The English-Spanish duo are heading to Salvador de Bahia, Brazil, under engine. Making around 6 knots with enough to fuel to get most of the 370 miles west to the Brazilian port should which should take around three days. The duo had already set a new record in the Mediterranean for the passage from Barcelona to Gibraltar and a course record to the Equator.
Thomson, 40, and Ribes, 43, were making a sail change when it is believed that the central pin in the headsail furling drum sheared while the British skipper was right beside it, leaving the mast unsupported from the front of the boat. He had to watch helplessly as the mast and sails fell backwards, the mast itself breaking after it landed resting half on the boat and half out.
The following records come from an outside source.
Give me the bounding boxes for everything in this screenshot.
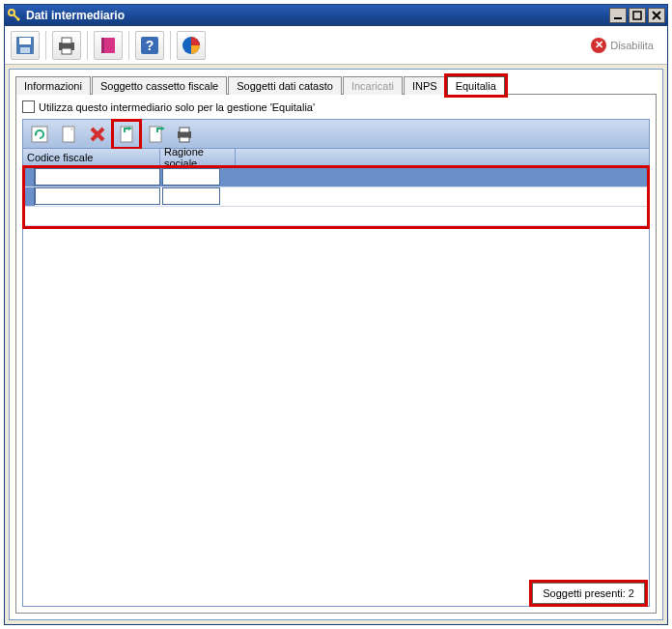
svg-line-2 <box>17 18 19 20</box>
svg-rect-11 <box>62 38 71 43</box>
refresh-button[interactable] <box>27 122 52 147</box>
import-button[interactable] <box>114 122 139 147</box>
svg-rect-9 <box>20 47 30 53</box>
table-header: Codice fiscale Ragione sociale <box>23 149 649 166</box>
window-title: Dati intermediario <box>26 9 609 22</box>
export-button[interactable] <box>143 122 168 147</box>
tab-informazioni[interactable]: Informazioni <box>15 76 91 95</box>
separator <box>128 31 129 60</box>
inner-panel: Codice fiscale Ragione sociale <box>22 119 650 607</box>
grid-row[interactable] <box>25 168 647 187</box>
cell-codice-fiscale[interactable] <box>35 187 160 205</box>
disable-icon: ✕ <box>591 38 606 53</box>
inner-toolbar <box>23 120 649 149</box>
tab-equitalia[interactable]: Equitalia <box>447 76 505 95</box>
tab-strip: Informazioni Soggetto cassetto fiscale S… <box>15 75 657 94</box>
svg-rect-18 <box>32 127 47 142</box>
main-toolbar: ? ✕ Disabilita <box>5 26 667 65</box>
tab-soggetto-cassetto[interactable]: Soggetto cassetto fiscale <box>92 76 227 95</box>
col-codice-fiscale[interactable]: Codice fiscale <box>23 149 160 165</box>
separator <box>45 31 46 60</box>
body-area: Informazioni Soggetto cassetto fiscale S… <box>9 69 663 620</box>
print-list-button[interactable] <box>172 122 197 147</box>
grid-empty-area <box>23 228 649 579</box>
key-icon <box>7 8 22 23</box>
count-box: Soggetti presenti: 2 <box>532 583 645 604</box>
grid-rows-highlight <box>25 168 647 226</box>
book-button[interactable] <box>94 31 123 60</box>
grid-row[interactable] <box>25 187 647 207</box>
window-frame: Dati intermediario ? <box>4 4 668 625</box>
title-bar: Dati intermediario <box>5 5 667 26</box>
chart-button[interactable] <box>177 31 206 60</box>
cell-ragione-sociale[interactable] <box>162 168 220 186</box>
tab-incaricati[interactable]: Incaricati <box>343 76 403 95</box>
print-button[interactable] <box>52 31 81 60</box>
checkbox-row[interactable]: Utilizza questo intermediario solo per l… <box>22 100 650 113</box>
close-button[interactable] <box>648 8 665 23</box>
minimize-button[interactable] <box>609 8 627 23</box>
row-handle[interactable] <box>25 187 35 206</box>
col-ragione-sociale[interactable]: Ragione sociale <box>160 149 236 165</box>
svg-text:?: ? <box>146 38 154 53</box>
maximize-button[interactable] <box>629 8 646 23</box>
row-handle[interactable] <box>25 168 35 186</box>
cell-ragione-sociale[interactable] <box>162 187 220 205</box>
cell-codice-fiscale[interactable] <box>35 168 160 186</box>
grid-row-blank[interactable] <box>25 207 647 226</box>
separator <box>170 31 171 60</box>
checkbox-label: Utilizza questo intermediario solo per l… <box>39 101 315 113</box>
checkbox-equitalia-only[interactable] <box>22 100 35 113</box>
save-button[interactable] <box>11 31 40 60</box>
separator <box>87 31 88 60</box>
footer-row: Soggetti presenti: 2 <box>23 579 649 606</box>
help-button[interactable]: ? <box>135 31 164 60</box>
tab-soggetti-catasto[interactable]: Soggetti dati catasto <box>228 76 342 95</box>
svg-rect-29 <box>180 128 189 132</box>
window-controls <box>609 8 665 23</box>
svg-marker-27 <box>161 127 165 130</box>
tab-panel: Utilizza questo intermediario solo per l… <box>15 94 657 614</box>
new-button[interactable] <box>56 122 81 147</box>
svg-rect-12 <box>62 48 71 54</box>
svg-rect-4 <box>633 12 641 19</box>
disable-control[interactable]: ✕ Disabilita <box>591 38 661 53</box>
tab-inps[interactable]: INPS <box>404 76 446 95</box>
svg-rect-14 <box>101 38 104 53</box>
svg-rect-30 <box>180 137 189 142</box>
delete-button[interactable] <box>85 122 110 147</box>
grid-body <box>23 166 649 228</box>
svg-rect-8 <box>19 38 31 44</box>
disable-label: Disabilita <box>610 40 654 51</box>
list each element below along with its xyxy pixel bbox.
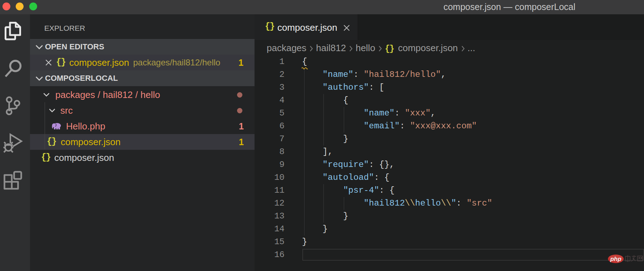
svg-text:php: php: [610, 256, 621, 262]
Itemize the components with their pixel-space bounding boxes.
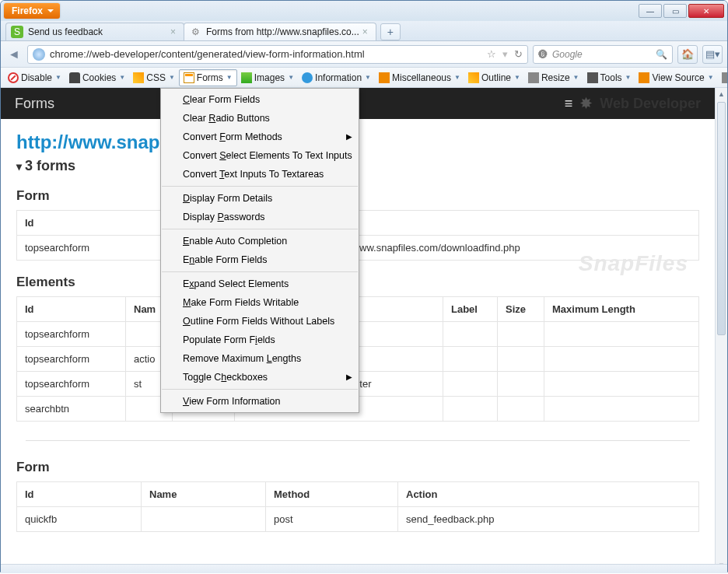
section-form: Form: [16, 460, 699, 475]
col-id: Id: [17, 482, 142, 507]
menu-convert-select-to-text[interactable]: Convert Select Elements To Text Inputs: [161, 146, 359, 165]
menu-expand-select-elements[interactable]: Expand Select Elements: [161, 275, 359, 293]
new-tab-button[interactable]: +: [380, 23, 401, 40]
search-placeholder: Google: [552, 49, 583, 60]
menu-enable-form-fields[interactable]: Enable Form Fields: [161, 250, 359, 269]
gear-icon[interactable]: ✸: [580, 95, 592, 112]
bookmarks-menu-button[interactable]: ▤▾: [702, 45, 723, 64]
scroll-up-icon[interactable]: ▲: [716, 88, 727, 100]
tab-label: Send us feedback: [28, 26, 103, 37]
maximize-button[interactable]: ▭: [663, 4, 687, 18]
disable-icon: [8, 72, 19, 83]
favicon-icon: S: [11, 26, 23, 38]
tab-bar: S Send us feedback × ⚙ Forms from http:/…: [1, 21, 727, 41]
google-icon: 🅖: [538, 49, 548, 60]
menu-convert-text-to-textarea[interactable]: Convert Text Inputs To Textareas: [161, 165, 359, 184]
wd-options[interactable]: Options▼: [718, 69, 728, 86]
forms-icon: [184, 72, 194, 83]
tab-forms-info[interactable]: ⚙ Forms from http://www.snapfiles.co... …: [184, 23, 376, 40]
menu-display-form-details[interactable]: Display Form Details: [161, 189, 359, 208]
col-name: Name: [142, 482, 266, 507]
page-header-title: Forms: [15, 96, 54, 112]
col-method: Method: [266, 482, 398, 507]
menu-toggle-checkboxes[interactable]: Toggle Checkboxes▶: [161, 368, 359, 387]
tools-icon: [587, 72, 598, 83]
page-header-brand: Web Developer: [600, 96, 701, 112]
wd-disable[interactable]: Disable▼: [4, 69, 65, 86]
menu-separator: [162, 389, 358, 390]
web-developer-toolbar: Disable▼ Cookies▼ CSS▼ Forms▼ Images▼ In…: [1, 68, 727, 88]
bookmark-star-icon[interactable]: ☆: [487, 48, 496, 60]
wd-css[interactable]: CSS▼: [129, 69, 179, 86]
search-go-icon[interactable]: 🔍: [656, 49, 667, 60]
menu-clear-form-fields[interactable]: Clear Form Fields: [161, 90, 359, 109]
table-row: quickfb post send_feedback.php: [17, 507, 699, 532]
wd-forms[interactable]: Forms▼: [179, 69, 237, 86]
info-icon: [302, 72, 313, 83]
col-action: Action: [398, 482, 699, 507]
resize-icon: [528, 72, 539, 83]
form2-table: Id Name Method Action quickfb post send_…: [16, 481, 699, 532]
wd-miscellaneous[interactable]: Miscellaneous▼: [375, 69, 464, 86]
close-button[interactable]: ✕: [688, 4, 724, 18]
site-identity-icon: [33, 48, 45, 61]
hamburger-icon[interactable]: ≡: [565, 96, 573, 112]
vertical-scrollbar[interactable]: ▲ ▼: [715, 88, 727, 572]
menu-separator: [162, 229, 358, 229]
options-icon: [722, 72, 728, 83]
menu-populate-form-fields[interactable]: Populate Form Fields: [161, 331, 359, 349]
menu-separator: [162, 186, 358, 187]
source-icon: [639, 72, 649, 83]
scrollbar-thumb[interactable]: [717, 102, 726, 335]
wd-images[interactable]: Images▼: [237, 69, 298, 86]
tab-label: Forms from http://www.snapfiles.co...: [206, 26, 359, 37]
home-button[interactable]: 🏠: [677, 45, 698, 64]
url-text: chrome://web-developer/content/generated…: [50, 48, 365, 60]
search-box[interactable]: 🅖 Google 🔍: [533, 45, 673, 64]
wd-tools[interactable]: Tools▼: [583, 69, 635, 86]
address-bar[interactable]: chrome://web-developer/content/generated…: [27, 45, 528, 64]
window-titlebar: Firefox — ▭ ✕: [1, 1, 727, 21]
menu-remove-maximum-lengths[interactable]: Remove Maximum Lengths: [161, 349, 359, 368]
tab-close-icon[interactable]: ×: [359, 26, 371, 37]
tab-feedback[interactable]: S Send us feedback ×: [5, 23, 184, 40]
menu-convert-form-methods[interactable]: Convert Form Methods▶: [161, 128, 359, 146]
divider: [26, 440, 690, 441]
misc-icon: [379, 72, 390, 83]
col-size: Size: [498, 297, 544, 322]
wd-information[interactable]: Information▼: [298, 69, 375, 86]
forms-dropdown-menu: Clear Form Fields Clear Radio Buttons Co…: [160, 88, 359, 413]
menu-view-form-information[interactable]: View Form Information: [161, 392, 359, 411]
outline-icon: [468, 72, 479, 83]
menu-make-fields-writable[interactable]: Make Form Fields Writable: [161, 293, 359, 312]
wd-resize[interactable]: Resize▼: [524, 69, 583, 86]
navigation-bar: ◄ chrome://web-developer/content/generat…: [1, 41, 727, 68]
firefox-menu-button[interactable]: Firefox: [4, 3, 60, 19]
menu-clear-radio-buttons[interactable]: Clear Radio Buttons: [161, 109, 359, 128]
menu-display-passwords[interactable]: Display Passwords: [161, 208, 359, 226]
wd-cookies[interactable]: Cookies▼: [65, 69, 129, 86]
images-icon: [241, 72, 252, 83]
col-id: Id: [17, 297, 126, 322]
col-maxlen: Maximum Length: [544, 297, 699, 322]
window-status-bar: [1, 564, 727, 572]
wd-outline[interactable]: Outline▼: [464, 69, 524, 86]
css-icon: [133, 72, 144, 83]
favicon-icon: ⚙: [189, 26, 201, 38]
cookies-icon: [69, 72, 80, 83]
menu-enable-auto-completion[interactable]: Enable Auto Completion: [161, 232, 359, 250]
reload-button[interactable]: ↻: [514, 48, 523, 60]
col-label: Label: [443, 297, 498, 322]
menu-separator: [162, 271, 358, 272]
wd-view-source[interactable]: View Source▼: [635, 69, 717, 86]
minimize-button[interactable]: —: [639, 4, 662, 18]
back-button[interactable]: ◄: [5, 47, 23, 61]
tab-close-icon[interactable]: ×: [167, 26, 179, 37]
menu-outline-fields-without-labels[interactable]: Outline Form Fields Without Labels: [161, 312, 359, 331]
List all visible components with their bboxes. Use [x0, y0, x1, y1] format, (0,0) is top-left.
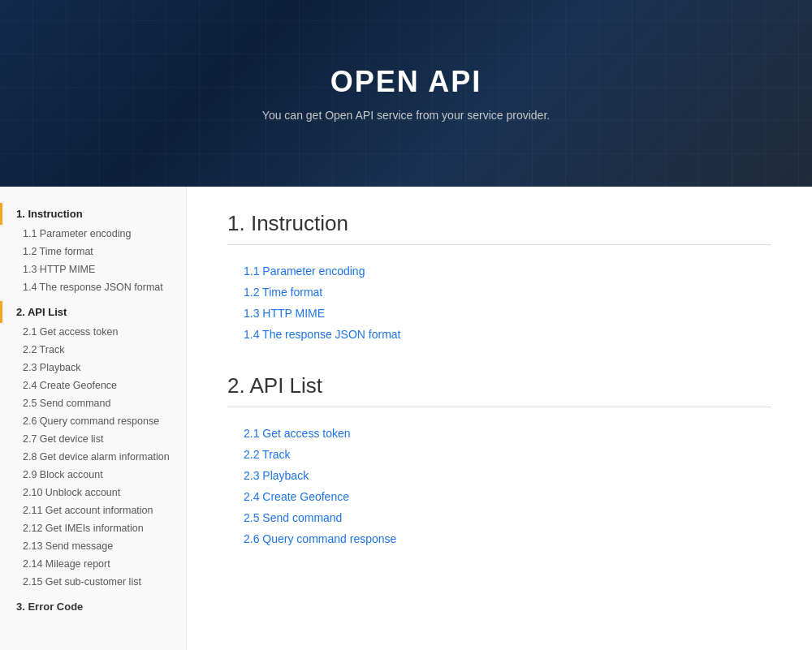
sidebar-item-1-4[interactable]: 1.4 The response JSON format [0, 278, 186, 296]
section-2-divider [227, 407, 771, 407]
hero-title: OPEN API [330, 65, 482, 99]
sidebar-item-1-2[interactable]: 1.2 Time format [0, 243, 186, 260]
sidebar-item-1-3[interactable]: 1.3 HTTP MIME [0, 260, 186, 278]
sidebar-item-1-1[interactable]: 1.1 Parameter encoding [0, 225, 186, 243]
sidebar-section-3: 3. Error Code [0, 596, 186, 618]
section-1-title: 1. Instruction [227, 211, 771, 236]
sidebar-item-2-15[interactable]: 2.15 Get sub-customer list [0, 573, 186, 591]
section-api-list: 2. API List 2.1 Get access token 2.2 Tra… [227, 373, 771, 545]
sidebar-item-2-6[interactable]: 2.6 Query command response [0, 412, 186, 430]
hero-subtitle: You can get Open API service from your s… [262, 109, 550, 122]
content-link-2-6[interactable]: 2.6 Query command response [244, 532, 771, 545]
sidebar-item-2-5[interactable]: 2.5 Send command [0, 394, 186, 412]
sidebar-item-2-2[interactable]: 2.2 Track [0, 341, 186, 359]
sidebar-item-2-1[interactable]: 2.1 Get access token [0, 323, 186, 341]
sidebar-item-2-14[interactable]: 2.14 Mileage report [0, 555, 186, 573]
sidebar-section-3-title[interactable]: 3. Error Code [0, 596, 186, 618]
section-2-title: 2. API List [227, 373, 771, 398]
main-content: 1. Instruction 1.1 Parameter encoding 1.… [187, 187, 812, 650]
section-1-divider [227, 244, 771, 245]
content-link-2-2[interactable]: 2.2 Track [244, 448, 771, 461]
sidebar-item-2-11[interactable]: 2.11 Get account information [0, 501, 186, 519]
section-instruction: 1. Instruction 1.1 Parameter encoding 1.… [227, 211, 771, 341]
sidebar-item-2-8[interactable]: 2.8 Get device alarm information [0, 448, 186, 466]
sidebar-section-2-title[interactable]: 2. API List [0, 301, 186, 323]
content-link-1-3[interactable]: 1.3 HTTP MIME [244, 307, 771, 320]
sidebar-section-2: 2. API List 2.1 Get access token 2.2 Tra… [0, 301, 186, 591]
sidebar-section-1: 1. Instruction 1.1 Parameter encoding 1.… [0, 203, 186, 296]
content-link-1-1[interactable]: 1.1 Parameter encoding [244, 265, 771, 278]
sidebar-section-1-title[interactable]: 1. Instruction [0, 203, 186, 225]
content-link-2-3[interactable]: 2.3 Playback [244, 469, 771, 482]
sidebar-item-2-9[interactable]: 2.9 Block account [0, 466, 186, 484]
content-link-1-4[interactable]: 1.4 The response JSON format [244, 328, 771, 341]
sidebar-item-2-13[interactable]: 2.13 Send message [0, 537, 186, 555]
content-link-1-2[interactable]: 1.2 Time format [244, 286, 771, 299]
sidebar: 1. Instruction 1.1 Parameter encoding 1.… [0, 187, 187, 650]
hero-section: OPEN API You can get Open API service fr… [0, 0, 812, 187]
content-link-2-1[interactable]: 2.1 Get access token [244, 427, 771, 440]
sidebar-item-2-12[interactable]: 2.12 Get IMEIs information [0, 519, 186, 537]
sidebar-item-2-10[interactable]: 2.10 Unblock account [0, 484, 186, 501]
content-link-2-5[interactable]: 2.5 Send command [244, 511, 771, 524]
main-layout: 1. Instruction 1.1 Parameter encoding 1.… [0, 187, 812, 650]
sidebar-item-2-7[interactable]: 2.7 Get device list [0, 430, 186, 448]
sidebar-item-2-4[interactable]: 2.4 Create Geofence [0, 377, 186, 394]
sidebar-item-2-3[interactable]: 2.3 Playback [0, 359, 186, 377]
content-link-2-4[interactable]: 2.4 Create Geofence [244, 490, 771, 503]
Stewart Hosford, Director of Alex Thomson Racing, explained what happened:
” The guys were both on deck. They were putting the jib top up and taking the J1 (headsail) off. Alex was up on the foredeck, Pepe was at the mast helping him out. The furling drum, which holds the J2 to the deck and is a fixed stay sheared, the main steel pin in the drum sheared, and so because they were in the middle of changing from the J1 to the J2 there was only one forestay up at that time, for that brief period. That meant the furling drum was unsupported. Alex said that it was like slow motion from there, the mast fell backwards into the water and rested on the stanchions and the daggerboard. At that point the mast broke. And it was gone pretty much immediately. It did not break on the way down. It ended up sitting half in the boat and half out and at that point it broke. There is none of the mast left.”